#### Problem statement:
All of the data should be copied exactly, with the pictures left out.

#### Exercise input:
+---+

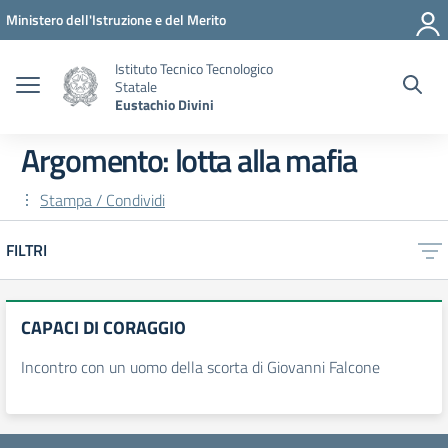
Vai ai contenuti
Vai al menu di navigazione
Vai al footer
Ministero dell'Istruzione e del Merito
Istituto Tecnico Tecnologico
Statale
Eustachio Divini
Argomento: lotta alla mafia
Stampa / Condividi
FILTRI
CAPACI DI CORAGGIO
Incontro con un uomo della scorta di Giovanni Falcone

+---+

#### Final answer:
Vai ai contenuti
Vai al menu di navigazione
Vai al footer
Ministero dell'Istruzione e del Merito
Istituto Tecnico Tecnologico
Statale
Eustachio Divini
Argomento: lotta alla mafia
Stampa / Condividi
FILTRI
CAPACI DI CORAGGIO
Incontro con un uomo della scorta di Giovanni Falcone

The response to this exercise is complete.